What part of ‘Cowboy Ever After’ was the most fun to write?
I smiled through the whole scene where Emma convinces Luke to do a chicken chase with her during the rodeo, then ends up having to tag Kaylee in as her replacement. Just imagining the two of them in the feathered vests and clucky hats squawking and bawking and flapping their wings…er…arms around to get those chickens across the line cracked me up. The idea for the scene came from when my two sons were around 8 and 10, and were chosen from the audience to do a real chicken race similar to the one in the book. We were on a family vacation in Branson, Missouri and having dinner at Dolly Parton’s Dixie Stampede. I can’t remember if they won or not, but they each got a book as a prize, and I just loved that. We even still have the books. Dolly is a total inspiration with her love and support of children’s literacy, and I have so much love and respect for her. So, the chicken races were a real thing, but I made up all the stuff about the vests and making Luke and Kaylee wear cowboy hats with bobble chickens on top! 😊
Have you been on a ranch? What was your favorite part of being there/favorite thing you did?
Yes, I have been on several ranches. I grew up on a farm in a small town in Kansas. My dad was a veterinarian, and we often went out on calls with him and ‘helped’ him, which means we carried a bucket or some tools then hung on the corral fence and watched him help a sick horse, or birth a calf, or vaccinate cattle. Summers on the farm to me meant horseback riding, going to the parade and the county fair, going fishing with Dad, and spending hours holed up in the hayloft or our treehouse reading giant stacks of books from the library.
When my husband and I graduated college, his first job was as the Lead River Ranger on the Upper Missouri River, so we moved to a tiny town in Montana and spent several years there. So much of Bartlett, MT, the fictional town where Kaylee met Luke, was based on Fort Benton, Montana. And every summer we lived there, we went to the street dance and watched fireworks during the Summer Celebration. I made up the kettle/caramel corn thing, but I’ve had it mixed together and it’s amazing.

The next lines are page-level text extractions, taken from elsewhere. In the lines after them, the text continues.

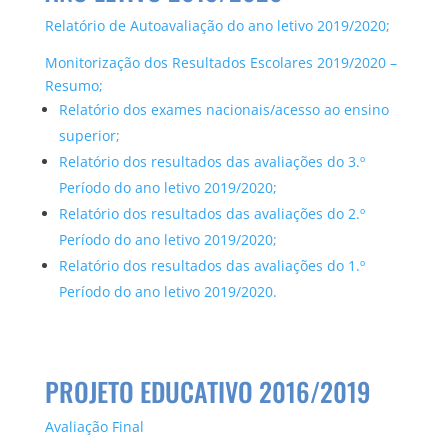
Relatório de Autoavaliação do ano letivo 2019/2020;
Monitorização dos Resultados Escolares 2019/2020 –
Resumo;
Relatório dos exames nacionais/acesso ao ensino
superior;
Relatório dos resultados das avaliações do 3.º
Período do ano letivo 2019/2020;
Relatório dos resultados das avaliações do 2.º
Período do ano letivo 2019/2020;
Relatório dos resultados das avaliações do 1.º
Período do ano letivo 2019/2020.
PROJETO EDUCATIVO 2016/2019
Avaliação Final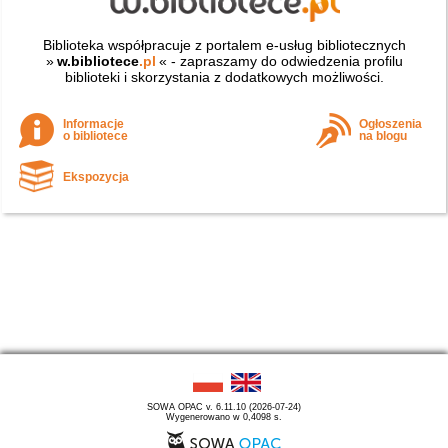
Biblioteka współpracuje z portalem e-usług bibliotecznych
»
w.bibliotece
.pl
« - zapraszamy do odwiedzenia profilu
biblioteki i skorzystania z dodatkowych możliwości.
Informacje
Ogłoszenia
o bibliotece
na blogu
Ekspozycja
SOWA OPAC v. 6.11.10 (2026-07-24)
Wygenerowano w 0,4098 s.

Oh, and I had a lot of fun sneaking in an easter egg in this book—for those of you who’ve read another of my Hallmark books, Rescuing Harmony Ranch, you might have noticed the concert at Summer Celebration was put on by none other than our favorite country singer, Chase Dalton.😊
What was the first cowboy romance you ever read?
It was Jodi Thomas’ The Texan’s Wager—still one of my favorites. As a writer and a fan, I was honored and thrilled to meet Jodi many years ago at a writer’s conference where she gave a keynote address that still inspires me. In fact, I have a quote from her talk—“Success Comes Through Perseverance”—on a post-it note stuck to my desk directly in front of me to this day. She blew me away with her generosity and kindness a few years after I’d first met her, when she offered to read and blurb my first traditionally published cowboy romance. She is a talented writer with a thoughtful and generous spirit and just an amazing person.